Studies show that the death penalty costs up to 10 times as much as life without parole, even when you account for the housing, feeding and medical attention for a prisoner for the rest of his or her life. If you think we can make it cheaper by getting rid of the lengthy appeals process required for the death penalty, you’re mistaken. Thanks to mandates from the U.S. and Montana Supreme Courts, most of the costs actually come on the front end, during the drawn-out and expensive initial death penalty trial. You may not like paying tax dollars that allow a criminal to sit in prison for 50 years, but you should really hate paying 10 times that much for a 20-year-plus process that almost never ends in an execution.
Not a deterrent
Experts agree that no study has ever conclusively proven that capital punishment is a deterrent. States without the death penalty actually have lower murder rates, on average, than states that do have it. This may be due in part to the fact that non-death penalty states have more money to spend on corrections, public safety programs and police officers, rather than wasting money on a broken death penalty policy.

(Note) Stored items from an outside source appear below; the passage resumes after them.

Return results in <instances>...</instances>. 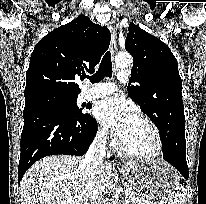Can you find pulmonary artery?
Segmentation results:
<instances>
[{
  "label": "pulmonary artery",
  "mask_w": 206,
  "mask_h": 204,
  "mask_svg": "<svg viewBox=\"0 0 206 204\" xmlns=\"http://www.w3.org/2000/svg\"><path fill=\"white\" fill-rule=\"evenodd\" d=\"M118 79L120 82L126 83L129 79V73L127 71H120L118 73ZM116 90V87L111 82L99 83L93 87L85 90L82 94L84 100H91L94 98L104 97Z\"/></svg>",
  "instance_id": "e3ab8cb5"
}]
</instances>
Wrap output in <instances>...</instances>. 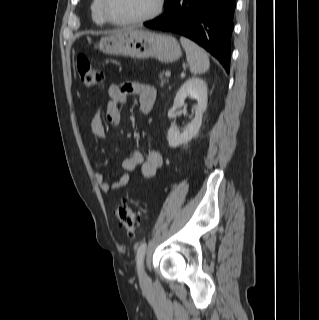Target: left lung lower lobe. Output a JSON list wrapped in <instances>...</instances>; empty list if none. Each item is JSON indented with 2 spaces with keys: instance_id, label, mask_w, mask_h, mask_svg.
<instances>
[{
  "instance_id": "1",
  "label": "left lung lower lobe",
  "mask_w": 319,
  "mask_h": 320,
  "mask_svg": "<svg viewBox=\"0 0 319 320\" xmlns=\"http://www.w3.org/2000/svg\"><path fill=\"white\" fill-rule=\"evenodd\" d=\"M165 8L144 25L190 38L229 72L235 0H166Z\"/></svg>"
}]
</instances>
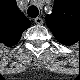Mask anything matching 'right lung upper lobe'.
<instances>
[{
    "label": "right lung upper lobe",
    "mask_w": 80,
    "mask_h": 80,
    "mask_svg": "<svg viewBox=\"0 0 80 80\" xmlns=\"http://www.w3.org/2000/svg\"><path fill=\"white\" fill-rule=\"evenodd\" d=\"M30 25V21L19 12L16 3L11 2L7 9H2L0 15L1 42L13 46L19 41L23 31Z\"/></svg>",
    "instance_id": "cb5924a9"
}]
</instances>
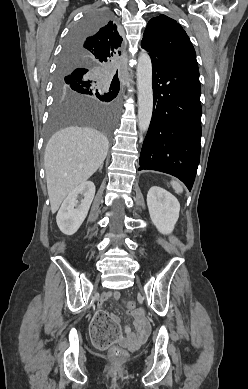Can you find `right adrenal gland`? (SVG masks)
<instances>
[{
  "mask_svg": "<svg viewBox=\"0 0 248 389\" xmlns=\"http://www.w3.org/2000/svg\"><path fill=\"white\" fill-rule=\"evenodd\" d=\"M102 167H103V165H101V166L99 167V171H101V170H102Z\"/></svg>",
  "mask_w": 248,
  "mask_h": 389,
  "instance_id": "obj_1",
  "label": "right adrenal gland"
}]
</instances>
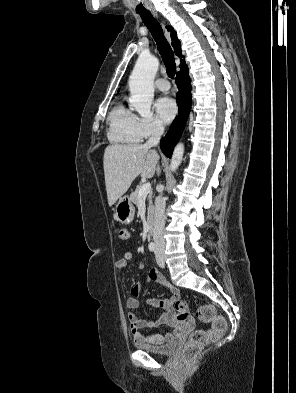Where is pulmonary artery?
<instances>
[{
    "mask_svg": "<svg viewBox=\"0 0 296 393\" xmlns=\"http://www.w3.org/2000/svg\"><path fill=\"white\" fill-rule=\"evenodd\" d=\"M155 87L162 92H167L170 89V83L167 79L160 78L156 80Z\"/></svg>",
    "mask_w": 296,
    "mask_h": 393,
    "instance_id": "obj_1",
    "label": "pulmonary artery"
}]
</instances>
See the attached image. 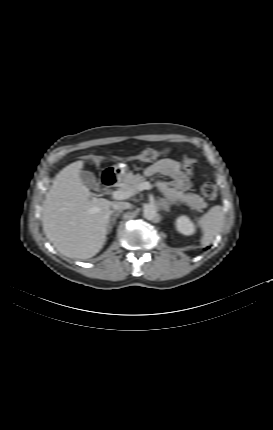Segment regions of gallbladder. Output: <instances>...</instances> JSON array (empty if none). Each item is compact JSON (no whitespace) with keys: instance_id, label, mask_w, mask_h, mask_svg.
<instances>
[{"instance_id":"bac80fb5","label":"gallbladder","mask_w":273,"mask_h":430,"mask_svg":"<svg viewBox=\"0 0 273 430\" xmlns=\"http://www.w3.org/2000/svg\"><path fill=\"white\" fill-rule=\"evenodd\" d=\"M80 177L82 179V182L84 185H86L88 188L99 190L100 184L96 180L95 175L92 172L89 171H82L80 173Z\"/></svg>"}]
</instances>
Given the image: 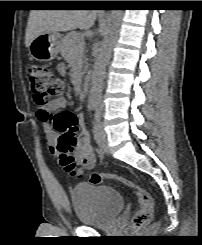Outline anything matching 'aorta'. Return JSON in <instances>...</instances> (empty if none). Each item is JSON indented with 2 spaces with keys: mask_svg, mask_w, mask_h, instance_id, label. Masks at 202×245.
<instances>
[{
  "mask_svg": "<svg viewBox=\"0 0 202 245\" xmlns=\"http://www.w3.org/2000/svg\"><path fill=\"white\" fill-rule=\"evenodd\" d=\"M122 16V10H112L105 26L103 40L91 74L90 100L92 102L98 101L101 97L106 66L112 54L114 40L118 32Z\"/></svg>",
  "mask_w": 202,
  "mask_h": 245,
  "instance_id": "obj_1",
  "label": "aorta"
}]
</instances>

Evidence has shown that not every prisoner on death row is the worst of the worst; sometimes we get it wrong, and we have a moral imperative to protect innocent lives. Since 1976, 142 death row inmates have been exonerated of their crimes. Thanks to the rise of DNA technology, we are able to better prove innocence — but DNA is available in fewer than 10 percent of cases. And while we can be thankful that it doesn’t seem that Montana has executed anyone who was innocent, we are not willing to take that chance. We know, even here in Montana, that mistakes are made, and one mistake is too many.
Christian values
There are many other reasons to support ending the death penalty. It would save victims’ family members from enduring the lengthy and public appeals process that forces them, time and time again, to re-confront their loved one’s murderer. It is consistent with Christian values, which teach us to show mercy and compassion. (Remember, when the religious men were ready to stone the adulterous woman, a capital offense according to the Old Testament, it was Jesus who saved her, stating “Let he who is blameless throw the first stone.”)
This bill will save Montana taxpayer dollars, protect innocent lives, better serve murder victim family members, stay true to our Christian values, and still ensure that murderers are never free to harm our communities. The answer is simple: It’s time to get rid of the death penalty.